The consumer expectations sub-index stood at 90.5, above the preliminary reading of 90.1 and compared to June's 89.3. Meanwhile, the gauge for current economic conditions came in at 110.7, below the flash estimate of 111.1 and compared to the previous month's final figure of 111.9.
Inflation expectations for the year ahead was confirmed at 2.6 percent in July (vs June's 2.7 percent); and the 5-year outlook came in at 2.5 percent (vs preliminary 2.6 percent and June's 2.3 percent).
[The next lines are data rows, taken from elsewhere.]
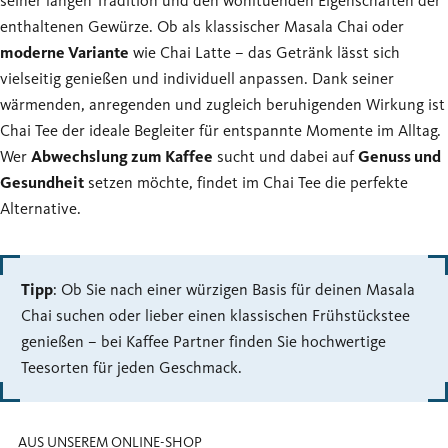
seiner langen Tradition und den wohltuenden Eigenschaften der
enthaltenen Gewürze. Ob als klassischer Masala Chai oder
moderne Variante
wie Chai Latte – das Getränk lässt sich
vielseitig genießen und individuell anpassen. Dank seiner
wärmenden, anregenden und zugleich beruhigenden Wirkung ist
Chai Tee der ideale Begleiter für entspannte Momente im Alltag.
Wer
Abwechslung zum Kaffee
sucht und dabei auf
Genuss und
Gesundheit
setzen möchte, findet im Chai Tee die perfekte
Alternative.
Tipp
: Ob Sie nach einer würzigen Basis für deinen Masala
Chai suchen oder lieber einen klassischen Frühstückstee
genießen – bei Kaffee Partner finden Sie hochwertige
Teesorten für jeden Geschmack.
AUS UNSEREM ONLINE-SHOP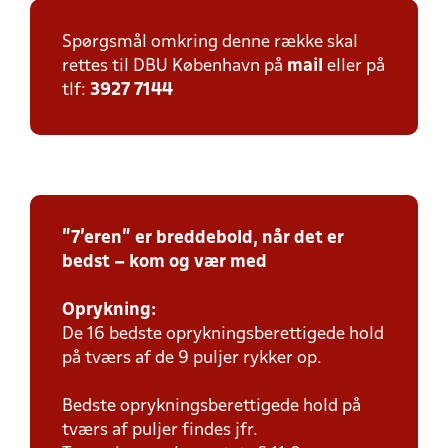
Spørgsmål omkring denne række skal
rettes til DBU København på
mail
eller på
tlf:
3927 7144
"7'eren" er breddebold, når det er
bedst – kom og vær med
Oprykning:
De 16 bedste oprykningsberettigede hold
på tværs af de 9 puljer rykker op.
Bedste oprykningsberettigede hold på
tværs af puljer findes jfr.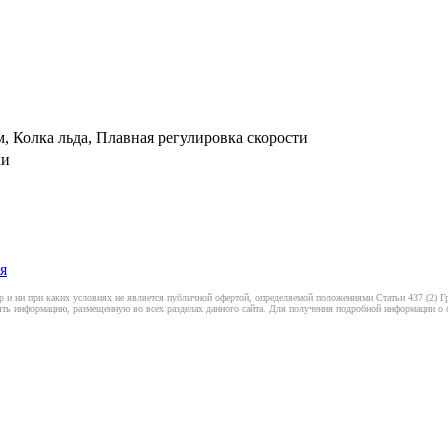
 Колка льда, Плавная регулировка скорости
ки
я
 и ни при каких условиях не является публичной офертой, определяемой положениями Статьи 437 (2) Гр
ть информацию, размещенную во всех разделах данного сайта. Для получения подробной информации о ст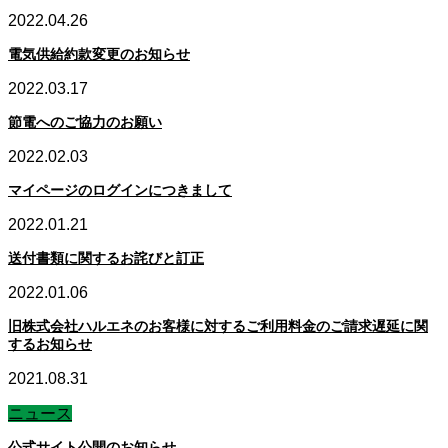
2022.04.26
電気供給約款変更のお知らせ
2022.03.17
節電へのご協力のお願い
2022.02.03
マイページのログインにつきまして
2022.01.21
送付書類に関するお詫びと訂正
2022.01.06
旧株式会社ハルエネのお客様に対するご利用料金のご請求遅延に関
するお知らせ
2021.08.31
ニュース
公式サイト公開のお知らせ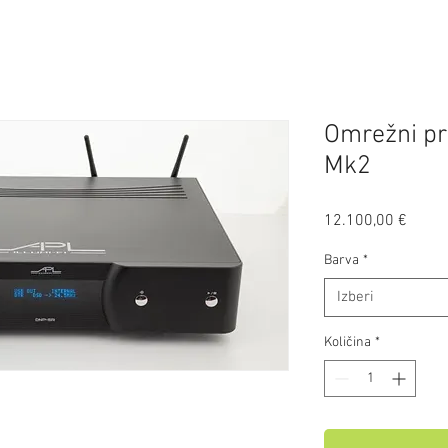
Omrežni pr
Mk2
Price
12.100,00 €
Barva
*
Izberi
Količina
*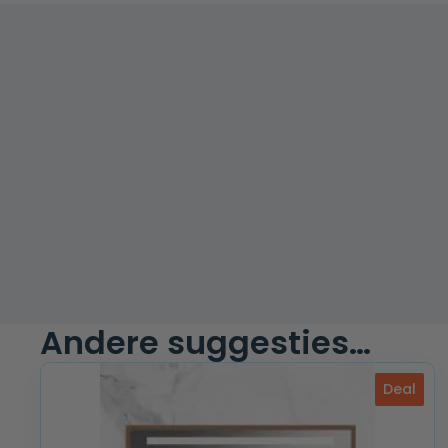
Andere suggesties…
Deal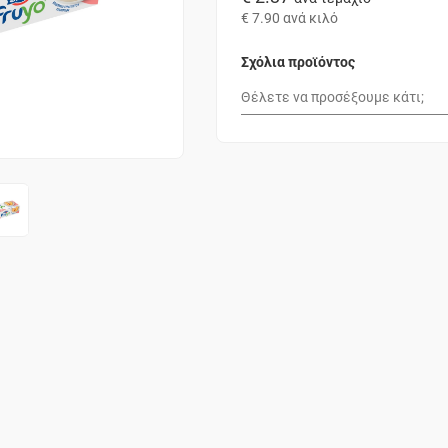
€ 7.90
ανά κιλό
Σχόλια προϊόντος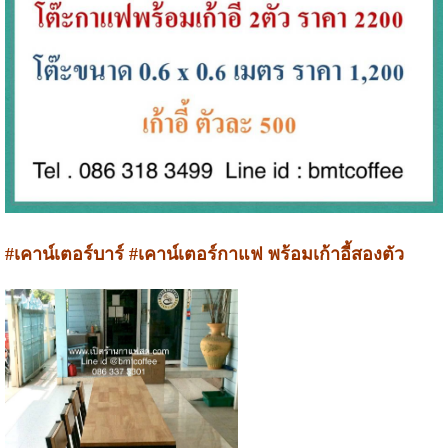
#เคาน์เตอร์บาร์ #เคาน์เตอร์กาแฟ
พร้อมเก้าอี้สองตัว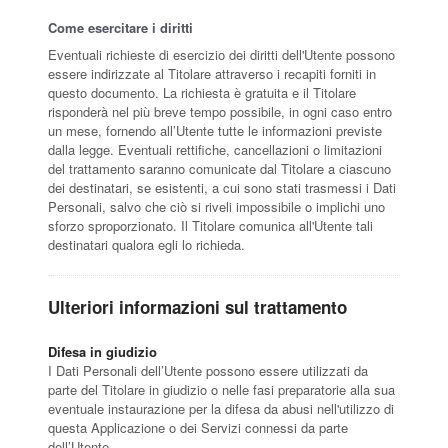
Come esercitare i diritti
Eventuali richieste di esercizio dei diritti dell'Utente possono
essere indirizzate al Titolare attraverso i recapiti forniti in
questo documento. La richiesta è gratuita e il Titolare
risponderà nel più breve tempo possibile, in ogni caso entro
un mese, fornendo all’Utente tutte le informazioni previste
dalla legge. Eventuali rettifiche, cancellazioni o limitazioni
del trattamento saranno comunicate dal Titolare a ciascuno
dei destinatari, se esistenti, a cui sono stati trasmessi i Dati
Personali, salvo che ciò si riveli impossibile o implichi uno
sforzo sproporzionato. Il Titolare comunica all'Utente tali
destinatari qualora egli lo richieda.
Ulteriori informazioni sul trattamento
Difesa in giudizio
I Dati Personali dell’Utente possono essere utilizzati da
parte del Titolare in giudizio o nelle fasi preparatorie alla sua
eventuale instaurazione per la difesa da abusi nell'utilizzo di
questa Applicazione o dei Servizi connessi da parte
dell’Utente.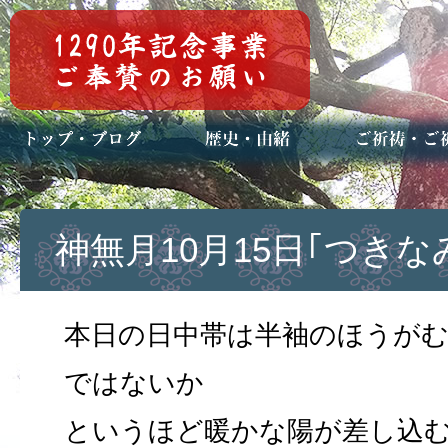
トップページ
ブログ(日々八百万)
お知らせ一覧
歴史・ご祭神
年中行事
メディア掲載
ご祈祷・ご祈
安産祈願
初宮参り
七五三詣
長寿のお祝い
神前結婚式
厄祓い・方位
車のお祓い
地鎮祭
神葬祭（神式
神無月10月15日｢つきな
本日の日中帯は半袖のほうが
ではないか
というほど暖かな陽が差し込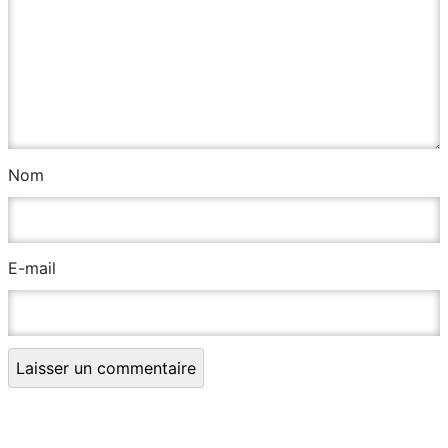
Nom
E-mail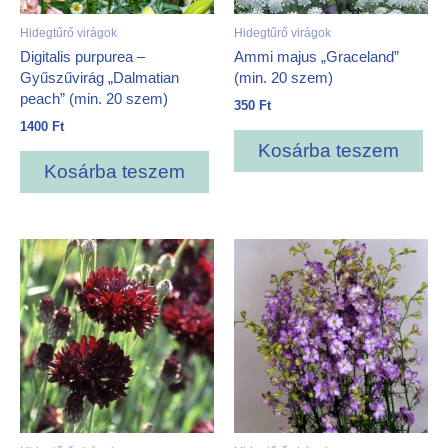
Hidegtűrő virágok
Hidegtűrő virágok
Digitalis purpurea –
Ammi majus „Graceland”
Gyűszűvirág „Dalmatian
(min. 20 szem)
peach” (min. 20 szem)
350
Ft
1400
Ft
Kosárba teszem
Kosárba teszem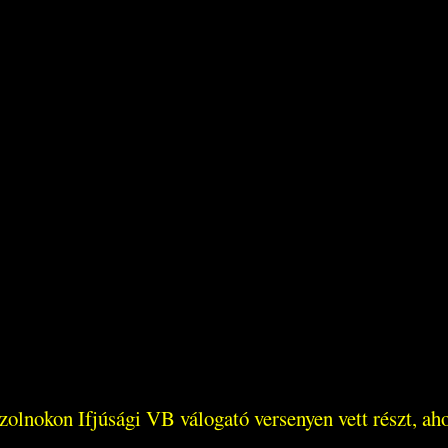
lnokon Ifjúsági VB válogató versenyen vett részt, ahol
"Consumer sentiment remained unchanged in late July from the mid-month reading, with all component questions showing only small and offsetting changes. Economic confidence has been remarkably stable since the start of 2017, despite ongoing trade uncertainties. The resilience displayed has been primarily due to a renewed sense of personal financial optimism. Indeed, recent surveys have recorded the most favorable net personal financial expectations since May 2003 (see the chart). Positive job and income prospects, gains in net household wealth, and low inflation have bolstered optimism. At present, consumers do not anticipate a rapid acceleration in income growth rates, nor do they expect significant changes in inflation and unemployment rates. Consumers have not ignored mounting policy uncertainties as they have begun to take precautionary measures to increase savings and reduce debt. Favorable buying attitudes toward homes and vehicles have significantly receded from their cyclical peaks despite declining interest rates. A key issue is whether the recently announced tariffs on Chinese imports, covering more commonly purchased consumer items, will spark an even more cautious outlook. Aside from its direct impact on spending, the much more important issue is how much it lessens overall consumer confidence.", Surveys of Consumers chief economist, Richard Curtin, said.